I'm not especially familiar with this, but I believe making the SVG element larger can increase its filter effects' resolution, and then using CSS transforms to scale the element's parent will return it to its original size, but with a higher resolution result. From there, additional changes to the filter effect (to incorporate a subtle blur for instance) may help it over the finish line.

Regardless, this is a great writeup for changes I wish to never see in ordinary UI.


> Compile against an old libc

This clause is abstracting away a ton of work. If you want to compile the latest LLVM and get 'portable C++26', you need to bootstrap everything, including CMake from that old-hat libc on some ancient distro like CentOS 6 or Ubuntu 12.04.

I've said it before, I'll say it again: the Linux kernel may maintain ABI compatibility, but the fact that GNU libc breaks it anyway makes it a moot point. It is a pain to target older Linux with a newer distro, which is by far the most common development use case.


Definitely, and I know this sounds like ignoring the problem, but in my experience the best solution is to just not use the bleeding edge.

Write your code such that you can load it onto (for example) the oldest supported Ubuntu and compile cleanly and you’ll have virtually zero problems. Again, I know that if your goal is to truly ship something written in e.g. C++26 portably then it’s a huge pain.

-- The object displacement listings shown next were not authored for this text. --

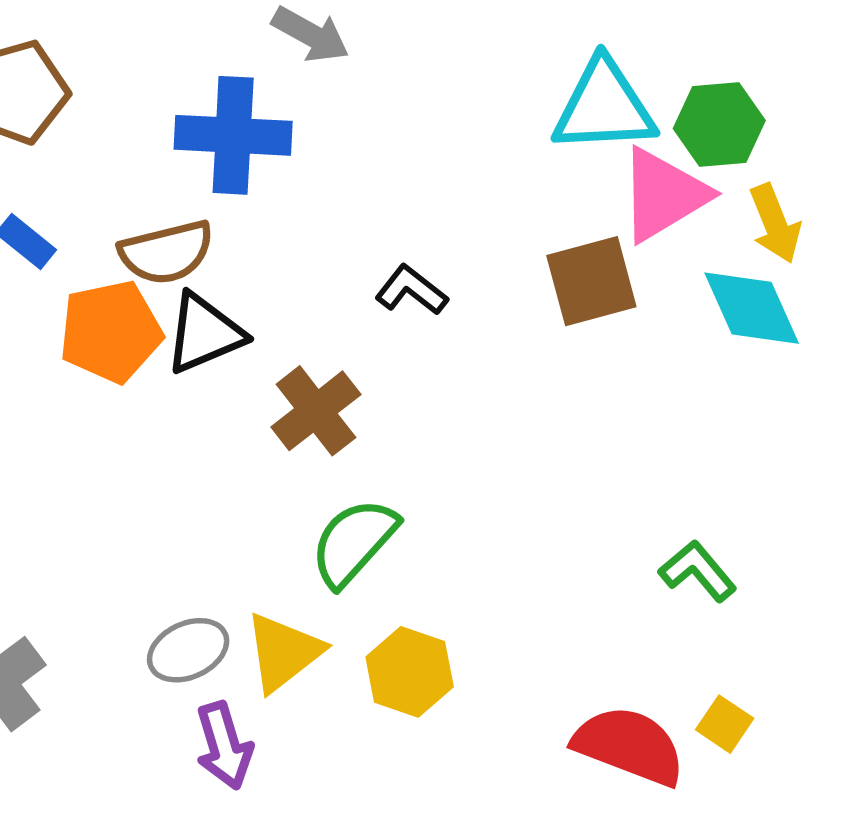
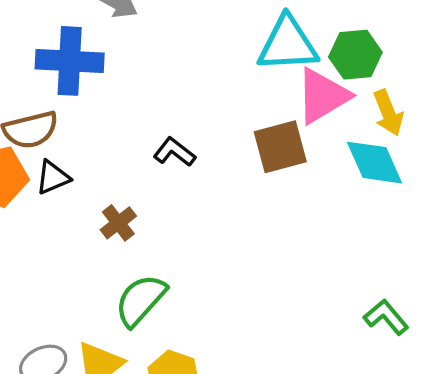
black triangle: (204, 333) -> (53, 177), size x0.7
brown cross: (316, 411) -> (118, 223), size x0.7
green L-shape: (698, 571) -> (386, 317), moved

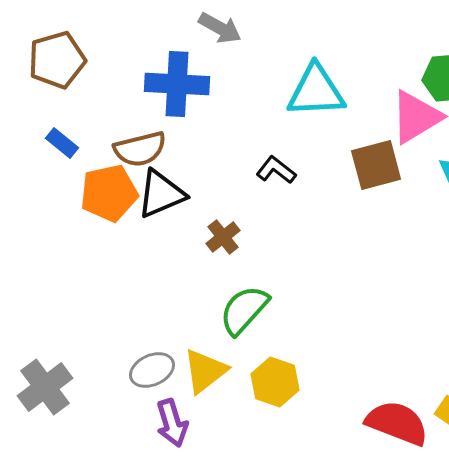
cyan triangle: (288, 44) -> (316, 91), moved
black triangle: (53, 177) -> (161, 194), size x1.5

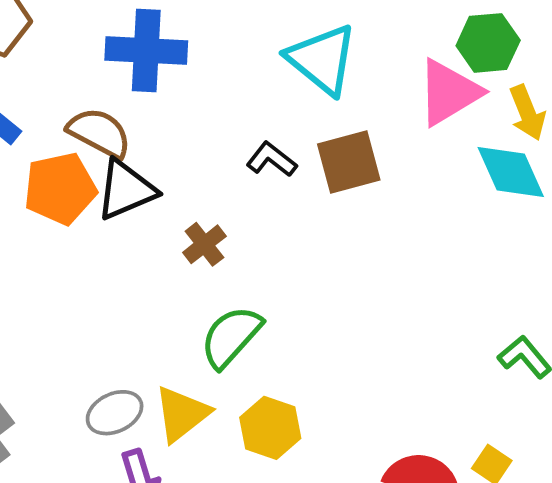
cyan triangle: (316, 91) -> (322, 59), turned 42
brown semicircle: (140, 149) -> (99, 133), turned -138
brown square: (376, 165) -> (349, 162), moved

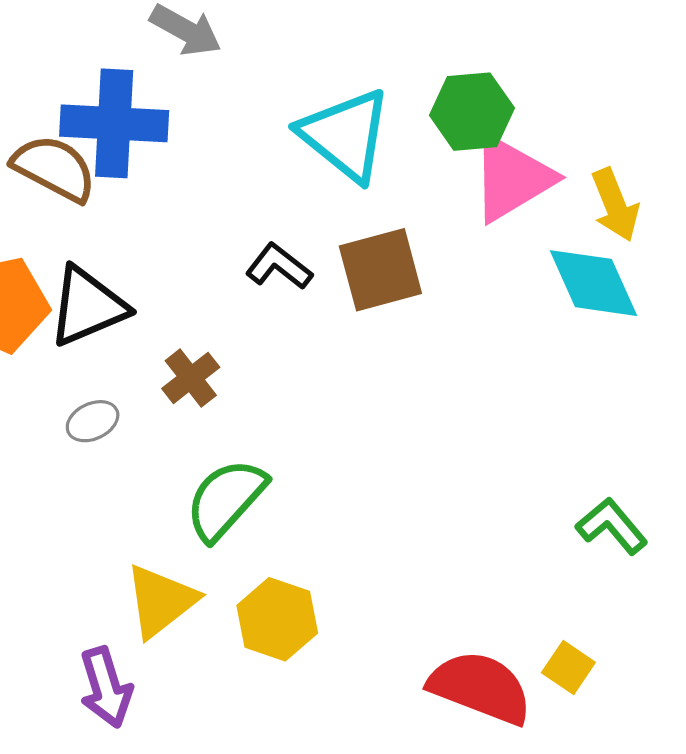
green hexagon: (488, 43) -> (472, 112), moved
brown semicircle: (99, 133) -> (54, 168), moved
gray ellipse: (115, 413) -> (93, 421), moved, size x0.7

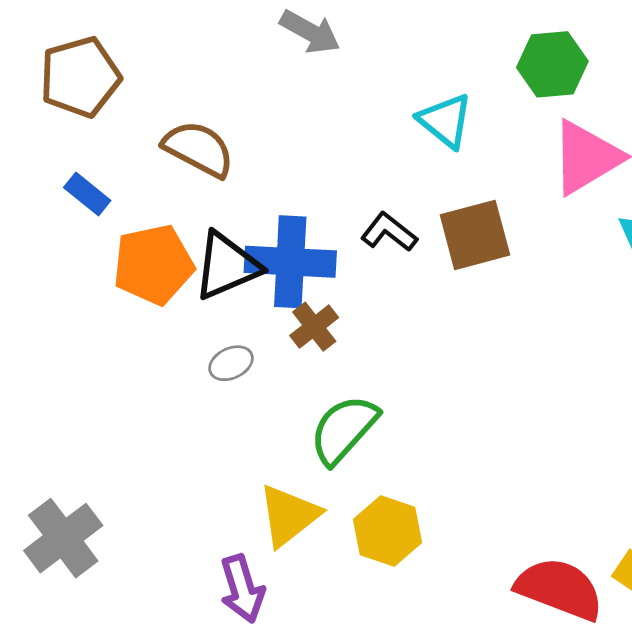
green hexagon: (472, 112) -> (552, 64), moved
blue cross: (114, 123) -> (290, 262), moved
cyan triangle: (345, 135) -> (445, 121), size x0.7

But as someone who writes plain C and very much enjoys it, I think it’s better to skip this class of problem.


> I think it’s better to skip this class of problem.

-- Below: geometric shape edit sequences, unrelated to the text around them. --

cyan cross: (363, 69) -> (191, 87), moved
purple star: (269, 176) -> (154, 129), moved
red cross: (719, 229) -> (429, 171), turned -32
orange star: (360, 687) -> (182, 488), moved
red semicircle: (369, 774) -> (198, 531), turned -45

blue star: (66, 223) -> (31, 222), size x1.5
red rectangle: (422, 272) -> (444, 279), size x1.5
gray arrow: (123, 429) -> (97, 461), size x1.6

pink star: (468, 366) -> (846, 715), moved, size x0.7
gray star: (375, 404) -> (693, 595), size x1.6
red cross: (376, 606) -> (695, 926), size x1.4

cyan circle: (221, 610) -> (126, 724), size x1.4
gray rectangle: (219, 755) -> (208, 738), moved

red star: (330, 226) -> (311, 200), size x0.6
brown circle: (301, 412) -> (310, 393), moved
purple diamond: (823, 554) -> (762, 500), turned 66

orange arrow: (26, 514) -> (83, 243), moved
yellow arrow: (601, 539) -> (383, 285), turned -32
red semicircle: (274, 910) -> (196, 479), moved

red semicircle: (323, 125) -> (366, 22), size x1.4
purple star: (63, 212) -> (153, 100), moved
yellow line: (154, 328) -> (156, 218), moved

I'll keep my templates, smart pointers, concepts, RAII, and now reflection, thanks. C and its macros are good for compile times but nothing much else. Programming in C feels like banging rocks together.


Agree to disagree, then! Templates, smart pointers, and RAII have cost me far, far more than they’ve paid me back. You should write whatever feels good to you.


Happy to. If I may, I have an analogy:

C feels a little like survival mode in Minecraft; you have a set of very simple abstractions, a relatively simple language, with which one can build the world (and in many cases, we have).

C++ feels like a complex city builder, with lots of tools, designs, and paradigms available, but also allows one to screw up in bigger ways.